Lawn Care Tips

Pam’s easy lawn care tips

A common-sense, low-impact, high-benefit approach

1. Mowing

Grass grows with a blade to root ratio of one to one. The longer the blade, the deeper the root will go, with correspondingly more access to water. Set your mower blade to the highest setting, allowing for taller grass and deeper roots. This will make your grass more resilient and able to get through the summer with less watering. It also helps shade out weed seedlings.


2. Clippings

Don’t bag those clippings. Just let them drop into the lawn as you cut them, where they will disappear and provide a little bit of free fertilizer. Clippings can supply half of the nitrogen your lawn needs! This goes for leaves as well. Just run your lawn mower over the leaves, which will shred them into small pieces that decompose quickly. If your mower doesn’t do a good job of that, many mowers have mulching blades that you can buy for just this purpose.


3. Watering

Lots of grass grows just fine on rain water and will actually go dormant, rather than die, during a drought.
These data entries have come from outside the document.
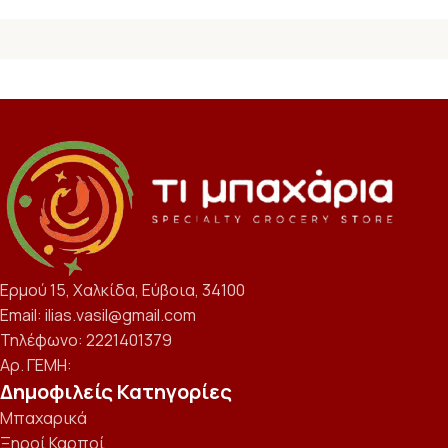
Ερμού 15, Χαλκίδα, Εύβοια, 34100
Email: ilias.vasil@gmail.com
Τηλέφωνο: 2221401379
Αρ. ΓΕΜΗ:
Δημοφιλείς Κατηγορίες
Μπαχαρικά
Ξηροί Καρποί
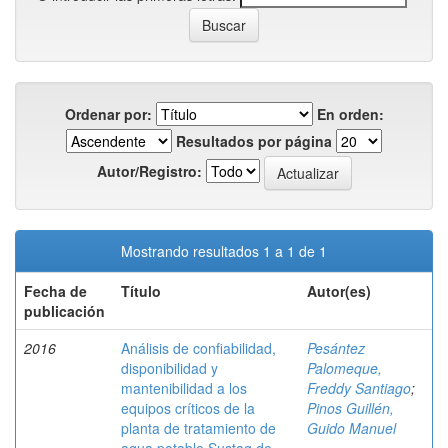
Ordenar por:
En orden:
Resultados por página
Autor/Registro:
Mostrando resultados 1 a 1 de 1
Fecha de
Título
Autor(es)
publicación
2016
Análisis de confiabilidad,
Pesántez
disponibilidad y
Palomeque,
mantenibilidad a los
Freddy Santiago
;
equipos críticos de la
Pinos Guillén,
planta de tratamiento de
Guido Manuel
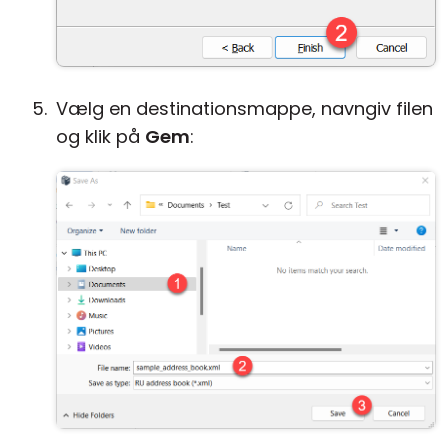
Vælg en destinationsmappe, navngiv filen
og klik på
Gem
:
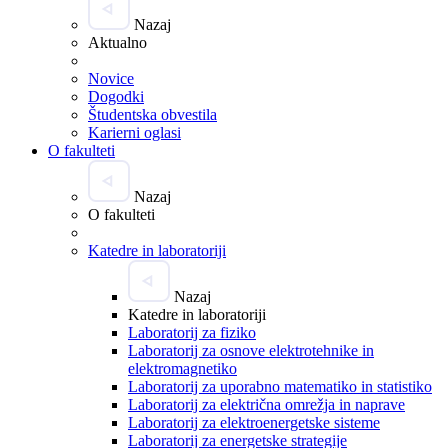
Nazaj
Aktualno
Novice
Dogodki
Študentska obvestila
Karierni oglasi
O fakulteti
Nazaj
O fakulteti
Katedre in laboratoriji
Nazaj
Katedre in laboratoriji
Laboratorij za fiziko
Laboratorij za osnove elektrotehnike in
elektromagnetiko
Laboratorij za uporabno matematiko in statistiko
Laboratorij za električna omrežja in naprave
Laboratorij za elektroenergetske sisteme
Laboratorij za energetske strategije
That said, if you want to water, do so less frequently (two times a week) but longer (30 to 40 minutes) to encourage deeper roots (see #1). Frequent watering encourages shorter roots, making your grass dependent on frequent watering. Watering daily, especially in the evening, encourages fungus because the blades never dry out. The best time to water is the early morning so the blades dry out. Note that at noon during the hot sunny weather, up to 90% of water from an irrigation system can evaporate before it hits the ground. Watering during a light rain, while appearing nonsensical, actually can be a good practice, as it drives the water deeper into the soil.


4. Weed control

Please minimize, or better yet don’t use, insecticides or herbicides. If nothing else, these toxic chemicals kill worms who are essentially underground magicians creating healthy soil. Weeds can be beneficial: clover helps fertilize your lawn by fixing nitrogen, violets are the host species for fritillary butterflies, and the blooms of both are visited by pollinators. Diversity in lawns was common until World War II; since then, the lawn chemical industry has made the weed-free turf grass lawn the standard in suburbia. Help model for your neighbors what a lawn that is child, pet, and ecologically friendly looks like!


5. Ant hills

Sometimes ants just decide to live a little too close for comfort, like right next to your house or sandbox. To get rid of them, in a non-toxic way, just boil water in a tea kettle and pour it down into the ant hill. The ants will gather up their dead (this is rather interesting to observe) and the survivors will move to another location. No poison necessary.